Travail d'auteur

L’homme qui sculptait les femmes

IMG_8221C’était mon Day-off, j’avais prévu depuis un petit moment de servir de modèle pour un sculpteur grec, artiste très connu à New-York qui avait décidé de continuer à travailler sur Paris pour un petit moment. Il m’avait contacté par le biais d’une de mes amies, chapelière et styliste émérite, québecoise d’origine que j’avais rencontré il y à deux ans lors de l’une de mes représentations burlesques.

Celle ci lui avait montré mes photos et il avait eu un intérêt immédiat pour ma personne. Mon corps plein de rondeurs était souvent aimé des artistes et il voulait absolument travailler avec moi me disant avec son accent américain de gars fraîchement débarqué à Paris “Avec toi , je peux faire beaucoup de choses”

Son art tenait dans le fait de sculpter des femmes nues à partir d’un fil de fer souple. Comme Van Gogh, il commençait et terminait son œuvre en une seule séance, pour capturer la substantifique moelle de son modèle.

J’avais donc fini par prendre rendez vous avec lui et le moment était enfin arrivé d’aller le rejoindre dans l’appartement qu’il occupait à Bastille et que son agent lui avait loué.

Je montais les marches, une à une, me rapprochant de sa porte qui se trouvait au dernier étage d’une immeuble de la rue Daval, il m’avait donné tous les codes me permettant d’arriver à lui sans encombres  et je savais que je devais chercher la porte de gauche.

Je sonnais donc et attendis qu’il vienne m’ouvrir. Devant moi se tenait un homme d’une taille moyenne, brun aux yeux noirs, le corps très structuré et musclé, moulé dans une sorte de combinaison d’artiste. Il avait les cheveux mi longs, tombant légèrement devant son visage ce qui lui donnait plus l’air d’un artiste peintre urbain qu’un sculpteur.

Je souriais intérieurement de cette rencontre, me disant que tous les artistes, les vrais, ceux pour qui l’art est un moteur de vie ont ce côté bohème insondable. Il me fit entrer et m’embrassa vigoureusement, me proposant de boire du vin.

Après avoir refusé poliment, n’ayant pas soif, je fis comme toute femme qui se respecte, j’inspectais son appartement. Ce qui me frappa d’emblée, ce furent tous ces morceaux de Scotch collés sur les murs et portant des ébauches d’idées. Sorte de puzzle de ses pensées en vrac, jaillissant sur les murs comme des coups de couteau donnés scrupuleusement. Une phrase en particulier stoppa mon regard ” La chatte qui m’a tué”

Pour moi c’était une sorte de punchline percutante, à double sens à la fois simple et terriblement érotique, issue probablement d’un esprit axé sur le sexe, le corps et l’idée de produire un esthétisme artistique dans tout acte de la vie quotidienne.

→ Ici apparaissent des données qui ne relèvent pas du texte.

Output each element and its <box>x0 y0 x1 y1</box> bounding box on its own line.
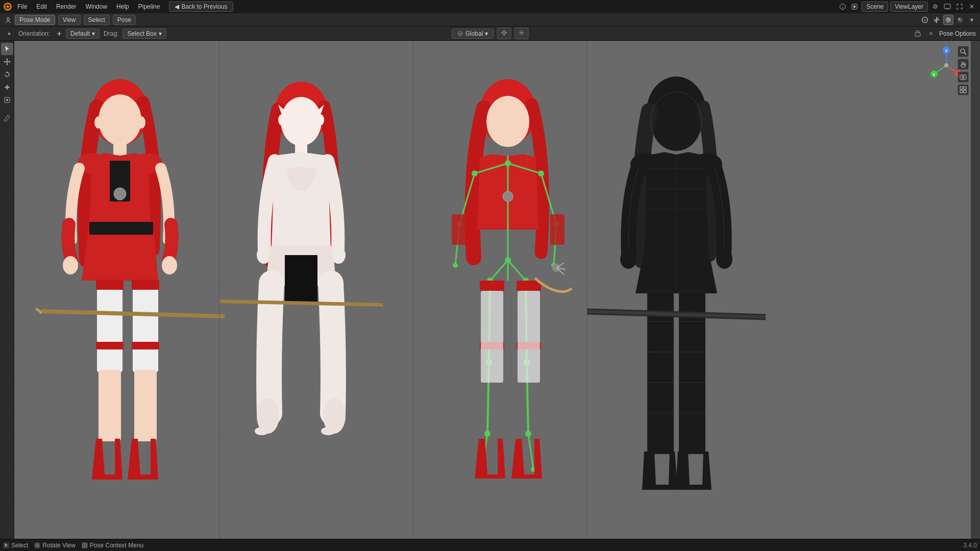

Je posais mes affaires dans un coin et discutait avec lui de notre collaboration pendant qu’il faisait un peu de place sur son lit et son canapé. Décidément les hommes n’étaient pas doués pour le rangement et Skye ne faisait pas exception à la règle. Il me montra un sex-toy que je connaissais bien pour avoir un jour perdu connaissance en l’utilisant, un masseur de clitoris qu’il me dit utiliser pour masser ses bras et ses mains endoloris par l’intense travail qu’il produisait chaque jour.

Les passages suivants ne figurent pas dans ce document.